▸ Task directions: Below is a listing; restate from it, character for character, the lines beginning at the line holding "Lake Scenic Area, so" and ending at the line holding "have differing vegetation", both included.

▸ Exercise data:
────

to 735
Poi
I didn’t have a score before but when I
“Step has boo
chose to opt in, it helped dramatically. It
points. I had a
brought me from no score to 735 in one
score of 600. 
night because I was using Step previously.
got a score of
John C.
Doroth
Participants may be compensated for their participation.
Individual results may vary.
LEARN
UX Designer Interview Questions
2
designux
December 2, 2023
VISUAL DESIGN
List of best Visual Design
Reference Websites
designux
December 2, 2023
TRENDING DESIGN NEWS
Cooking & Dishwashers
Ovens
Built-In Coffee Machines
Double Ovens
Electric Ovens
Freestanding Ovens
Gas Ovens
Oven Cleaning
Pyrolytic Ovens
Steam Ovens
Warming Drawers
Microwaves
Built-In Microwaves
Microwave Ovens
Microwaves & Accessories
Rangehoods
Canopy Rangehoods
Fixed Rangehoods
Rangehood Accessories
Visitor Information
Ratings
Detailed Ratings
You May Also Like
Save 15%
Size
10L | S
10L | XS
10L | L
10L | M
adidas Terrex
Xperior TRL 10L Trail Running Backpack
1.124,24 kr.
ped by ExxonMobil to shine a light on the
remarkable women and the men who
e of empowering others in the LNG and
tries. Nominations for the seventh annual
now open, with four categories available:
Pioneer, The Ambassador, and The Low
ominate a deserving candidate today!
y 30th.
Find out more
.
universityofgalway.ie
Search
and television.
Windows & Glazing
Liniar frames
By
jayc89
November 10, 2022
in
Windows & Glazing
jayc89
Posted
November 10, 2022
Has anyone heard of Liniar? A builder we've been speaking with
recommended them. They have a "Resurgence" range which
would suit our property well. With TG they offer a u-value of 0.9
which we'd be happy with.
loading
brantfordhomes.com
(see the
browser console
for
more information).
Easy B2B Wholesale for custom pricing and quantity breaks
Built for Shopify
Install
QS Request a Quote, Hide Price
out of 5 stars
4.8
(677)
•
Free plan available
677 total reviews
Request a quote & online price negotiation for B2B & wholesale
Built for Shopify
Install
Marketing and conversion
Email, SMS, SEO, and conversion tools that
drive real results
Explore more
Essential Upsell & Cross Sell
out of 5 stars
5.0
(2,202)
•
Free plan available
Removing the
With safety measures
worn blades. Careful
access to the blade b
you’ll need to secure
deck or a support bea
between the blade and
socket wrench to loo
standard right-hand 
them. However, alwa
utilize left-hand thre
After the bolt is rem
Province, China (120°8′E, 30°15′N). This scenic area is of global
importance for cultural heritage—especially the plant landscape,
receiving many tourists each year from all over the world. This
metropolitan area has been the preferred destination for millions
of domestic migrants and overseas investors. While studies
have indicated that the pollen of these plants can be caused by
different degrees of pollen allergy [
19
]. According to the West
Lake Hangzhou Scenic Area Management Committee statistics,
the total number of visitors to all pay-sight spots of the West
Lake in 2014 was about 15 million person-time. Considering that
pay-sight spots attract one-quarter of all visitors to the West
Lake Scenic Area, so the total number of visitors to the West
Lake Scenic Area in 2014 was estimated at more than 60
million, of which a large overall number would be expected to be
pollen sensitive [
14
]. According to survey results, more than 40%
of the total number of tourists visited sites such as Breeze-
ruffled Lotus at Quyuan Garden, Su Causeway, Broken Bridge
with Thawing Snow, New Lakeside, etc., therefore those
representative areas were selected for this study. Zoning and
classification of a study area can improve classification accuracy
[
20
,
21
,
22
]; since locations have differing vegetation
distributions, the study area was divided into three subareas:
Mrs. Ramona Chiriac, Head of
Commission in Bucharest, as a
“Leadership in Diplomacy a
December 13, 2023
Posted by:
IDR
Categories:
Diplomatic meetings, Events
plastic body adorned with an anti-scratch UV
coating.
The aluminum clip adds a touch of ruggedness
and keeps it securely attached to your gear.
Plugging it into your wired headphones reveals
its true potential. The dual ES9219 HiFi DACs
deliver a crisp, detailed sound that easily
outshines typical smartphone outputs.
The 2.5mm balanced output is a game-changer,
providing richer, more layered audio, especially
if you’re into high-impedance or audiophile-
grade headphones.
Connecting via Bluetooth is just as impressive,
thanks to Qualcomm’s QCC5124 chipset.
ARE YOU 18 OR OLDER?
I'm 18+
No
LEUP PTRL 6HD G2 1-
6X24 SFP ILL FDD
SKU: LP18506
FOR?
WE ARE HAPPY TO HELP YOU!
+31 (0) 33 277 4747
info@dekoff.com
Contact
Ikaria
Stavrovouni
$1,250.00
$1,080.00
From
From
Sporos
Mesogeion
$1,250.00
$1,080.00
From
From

────

▸ Exercise solution:
Lake Scenic Area, so the total number of visitors to the West
Lake Scenic Area in 2014 was estimated at more than 60
million, of which a large overall number would be expected to be
pollen sensitive [
14
]. According to survey results, more than 40%
of the total number of tourists visited sites such as Breeze-
ruffled Lotus at Quyuan Garden, Su Causeway, Broken Bridge
with Thawing Snow, New Lakeside, etc., therefore those
representative areas were selected for this study. Zoning and
classification of a study area can improve classification accuracy
[
20
,
21
,
22
]; since locations have differing vegetation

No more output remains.